== Available data

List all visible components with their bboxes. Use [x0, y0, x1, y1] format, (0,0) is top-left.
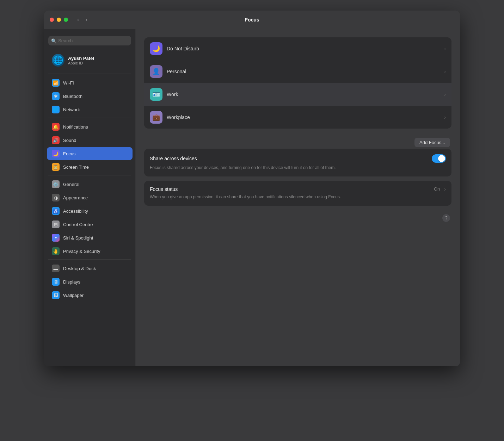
focus-status-description: When you give an app permission, it can …	[150, 194, 446, 200]
focus-item-dnd[interactable]: 🌙 Do Not Disturb ›	[144, 37, 451, 60]
focus-status-title: Focus status	[150, 186, 178, 192]
sidebar-item-controlcentre[interactable]: ⊞ Control Centre	[47, 218, 133, 231]
focus-icon: 🌙	[52, 150, 60, 157]
divider2	[48, 118, 131, 118]
sidebar-label-privacy: Privacy & Security	[63, 249, 100, 254]
titlebar: ‹ › Focus	[44, 11, 460, 29]
dnd-icon: 🌙	[150, 42, 162, 55]
screentime-icon: ⏳	[52, 163, 60, 171]
controlcentre-icon: ⊞	[52, 220, 60, 228]
focus-status-section[interactable]: Focus status On › When you give an app p…	[144, 181, 451, 206]
user-info: Ayush Patel Apple ID	[68, 56, 94, 65]
divider3	[48, 175, 131, 175]
workplace-icon: 💼	[150, 111, 162, 124]
share-description: Focus is shared across your devices, and…	[150, 165, 446, 171]
add-focus-container: Add Focus...	[144, 134, 451, 149]
focus-list: 🌙 Do Not Disturb › 👤 Personal › 🪪 Work ›	[144, 37, 451, 129]
sidebar-label-controlcentre: Control Centre	[63, 222, 93, 227]
notifications-icon: 🔔	[52, 123, 60, 131]
maximize-button[interactable]	[64, 18, 68, 22]
sidebar-item-network[interactable]: 🌐 Network	[47, 103, 133, 116]
sidebar-item-screentime[interactable]: ⏳ Screen Time	[47, 161, 133, 173]
work-label: Work	[167, 92, 440, 97]
workplace-chevron: ›	[444, 114, 446, 120]
sidebar-item-displays[interactable]: 🖥 Displays	[47, 275, 133, 288]
sidebar-label-appearance: Appearance	[63, 195, 88, 200]
sidebar-label-desktopdock: Desktop & Dock	[63, 266, 96, 271]
sidebar-label-siri: Siri & Spotlight	[63, 235, 93, 241]
sound-icon: 🔊	[52, 136, 60, 144]
accessibility-icon: ♿	[52, 207, 60, 215]
bluetooth-icon: ✱	[52, 92, 60, 100]
forward-button[interactable]: ›	[83, 16, 89, 24]
sidebar-label-displays: Displays	[63, 279, 80, 285]
share-title: Share across devices	[150, 156, 197, 161]
toggle-knob	[438, 155, 445, 162]
privacy-icon: 🤚	[52, 247, 60, 255]
sidebar-item-bluetooth[interactable]: ✱ Bluetooth	[47, 90, 133, 103]
minimize-button[interactable]	[57, 18, 61, 22]
share-toggle[interactable]	[432, 154, 446, 163]
work-chevron: ›	[444, 92, 446, 97]
search-container: 🔍	[44, 33, 135, 50]
sidebar-label-screentime: Screen Time	[63, 164, 89, 170]
sidebar-item-wifi[interactable]: 📶 Wi-Fi	[47, 76, 133, 89]
user-subtitle: Apple ID	[68, 61, 94, 65]
sidebar-label-general: General	[63, 182, 79, 187]
sidebar-item-accessibility[interactable]: ♿ Accessibility	[47, 205, 133, 217]
general-icon: ⚙️	[52, 180, 60, 188]
sidebar-label-wifi: Wi-Fi	[63, 80, 74, 86]
sidebar-item-privacy[interactable]: 🤚 Privacy & Security	[47, 245, 133, 257]
sidebar-label-sound: Sound	[63, 138, 76, 143]
sidebar-label-accessibility: Accessibility	[63, 209, 88, 214]
sidebar: 🔍 🌐 Ayush Patel Apple ID 📶 Wi-Fi	[44, 29, 136, 366]
sidebar-label-notifications: Notifications	[63, 124, 88, 130]
avatar: 🌐	[52, 54, 64, 67]
sidebar-item-general[interactable]: ⚙️ General	[47, 178, 133, 191]
user-name: Ayush Patel	[68, 56, 94, 61]
focus-item-personal[interactable]: 👤 Personal ›	[144, 60, 451, 83]
divider4	[48, 259, 131, 260]
desktopdock-icon: ▬	[52, 265, 60, 272]
personal-chevron: ›	[444, 69, 446, 74]
wifi-icon: 📶	[52, 79, 60, 87]
sidebar-label-network: Network	[63, 107, 80, 112]
work-icon: 🪪	[150, 88, 162, 101]
dnd-chevron: ›	[444, 46, 446, 51]
focus-item-work[interactable]: 🪪 Work ›	[144, 83, 451, 106]
sidebar-item-focus[interactable]: 🌙 Focus	[47, 147, 133, 160]
sidebar-label-focus: Focus	[63, 151, 75, 156]
share-section: Share across devices Focus is shared acr…	[144, 149, 451, 176]
sidebar-item-appearance[interactable]: ◑ Appearance	[47, 191, 133, 204]
user-profile[interactable]: 🌐 Ayush Patel Apple ID	[47, 51, 133, 69]
focus-status-row: On ›	[434, 186, 446, 192]
sidebar-item-wallpaper[interactable]: 🖼 Wallpaper	[47, 289, 133, 302]
help-button[interactable]: ?	[442, 214, 450, 222]
network-icon: 🌐	[52, 106, 60, 113]
wallpaper-icon: 🖼	[52, 291, 60, 299]
appearance-icon: ◑	[52, 194, 60, 201]
close-button[interactable]	[50, 18, 54, 22]
sidebar-item-sound[interactable]: 🔊 Sound	[47, 134, 133, 147]
personal-icon: 👤	[150, 65, 162, 78]
sidebar-item-desktopdock[interactable]: ▬ Desktop & Dock	[47, 262, 133, 275]
workplace-label: Workplace	[167, 114, 440, 120]
help-area: ?	[144, 211, 451, 225]
sidebar-item-notifications[interactable]: 🔔 Notifications	[47, 120, 133, 133]
siri-icon: ✦	[52, 234, 60, 242]
divider	[48, 74, 131, 74]
focus-status-chevron: ›	[444, 186, 446, 192]
sidebar-item-siri[interactable]: ✦ Siri & Spotlight	[47, 231, 133, 244]
add-focus-button[interactable]: Add Focus...	[414, 138, 450, 147]
sidebar-label-bluetooth: Bluetooth	[63, 94, 82, 99]
back-button[interactable]: ‹	[75, 16, 81, 24]
window-title: Focus	[245, 17, 259, 23]
dnd-label: Do Not Disturb	[167, 46, 440, 51]
search-input[interactable]	[48, 36, 131, 45]
navigation-buttons: ‹ ›	[75, 16, 90, 24]
displays-icon: 🖥	[52, 278, 60, 286]
personal-label: Personal	[167, 69, 440, 74]
focus-item-workplace[interactable]: 💼 Workplace ›	[144, 106, 451, 129]
detail-panel: 🌙 Do Not Disturb › 👤 Personal › 🪪 Work ›	[136, 29, 460, 366]
focus-status-value: On	[434, 186, 440, 192]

====

Write down how many lines above contain the string "Security", and nothing besides.

◆ **Response**
2